Total RNA Extraction and RT-qPCR Analysis

Total RNA was extracted from different tissues using pBIOZOL Plant Total RNA Extraction Reagent (BioFlux, Hangzhou, China) according to the protocol; then the extracted total RNA was treated with gDNA Eraser to remove genomic DNA as following the reaction system (5× g Eraser Buffer 2 μL, gDNA Eraser 1 μL, total RNA 1 µg) (Takara Bio, Dalian, China). Next, total RNA (1 µg) was reverse transcribed using the PrimeScriptTM RT kit (Takara Bio, Dalian, China) to obtain cDNA as following reaction system (PrimerScript RT Enzyme Mix I 1 μL, RT Primer Mix 1 μL, 5× PrimerScript Buffer 4 μL, total RNA 1 µg). The quantitative real-time PCR used an UltraSYBR Mixture (Low ROX) (CWBIO) with three biological replicates, and the detailed procedure referred to the manufacturer’s instructions.
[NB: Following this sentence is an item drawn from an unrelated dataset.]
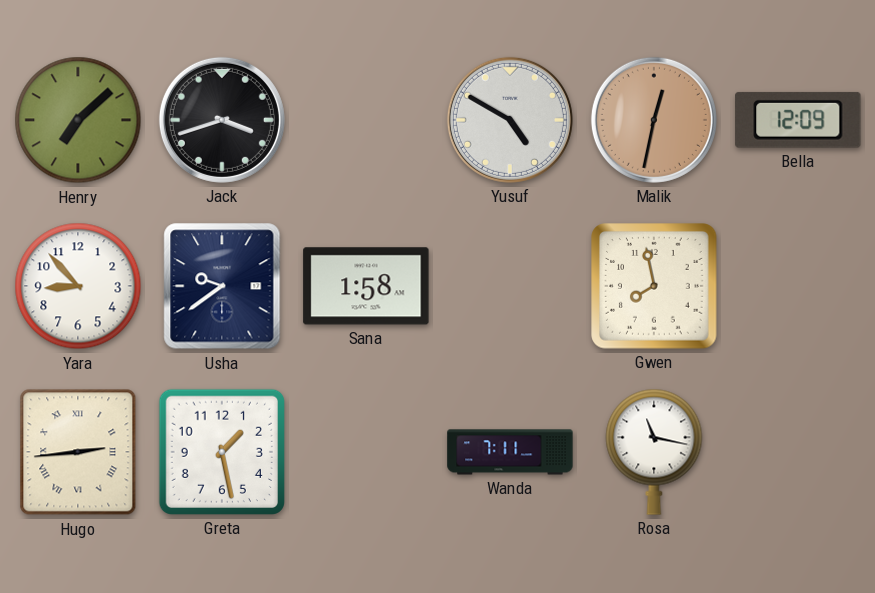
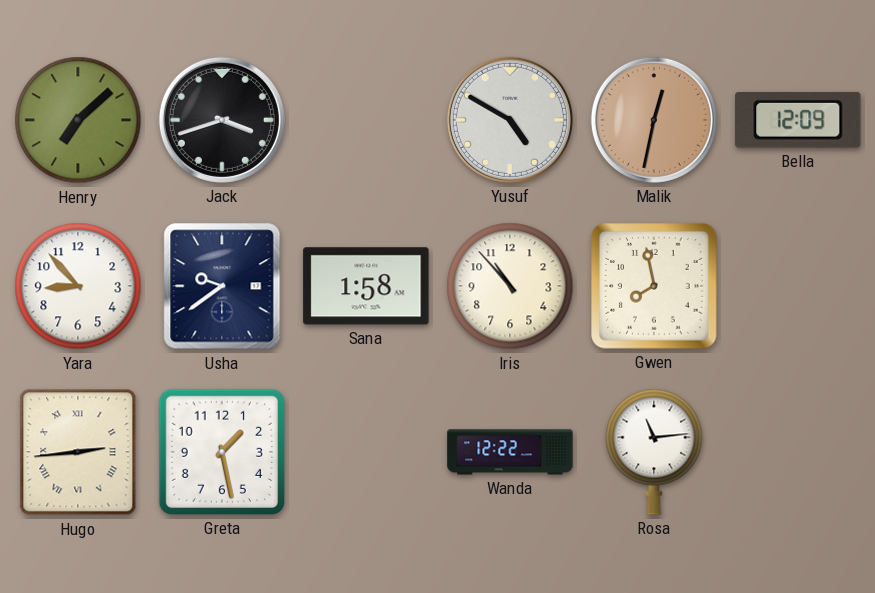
Iris: none -> 10:53
Wanda: 7:11 -> 12:22
Rosa: 11:17 -> 11:14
The RT-qPCR reaction was performed by qTOWER 3G Cycler (Analytik Jena, Germany) and the relative expression level analysis was calculated using 2^−△△CT method [36 (link),37 (link)]. We selected the UBQ7 gene as an internal reference gene [38 (link),39 (link)]. All PtrAPX specific primers for RT-qPCR and UBQ7 gene primers are listed in Supplementary Table S1.